Given data:
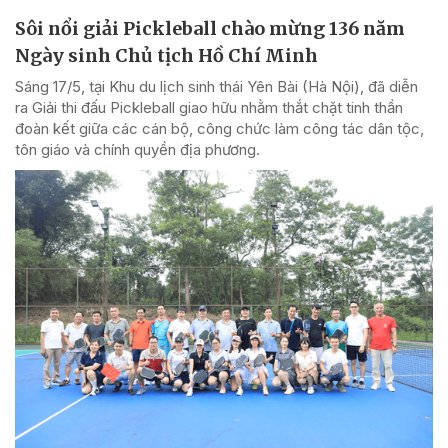
Sôi nổi giải Pickleball chào mừng 136 năm
Ngày sinh Chủ tịch Hồ Chí Minh
Sáng 17/5, tại Khu du lịch sinh thái Yên Bài (Hà Nội), đã diễn
ra Giải thi đấu Pickleball giao hữu nhằm thắt chặt tinh thần
đoàn kết giữa các cán bộ, công chức làm công tác dân tộc,
tôn giáo và chính quyền địa phương.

Activity: Up to and including the last line of the material, reproduce every line exactly, beginning with the one that contains "đoàn kết giữa" and adding nothing else.

Output for this task:
đoàn kết giữa các cán bộ, công chức làm công tác dân tộc,
tôn giáo và chính quyền địa phương.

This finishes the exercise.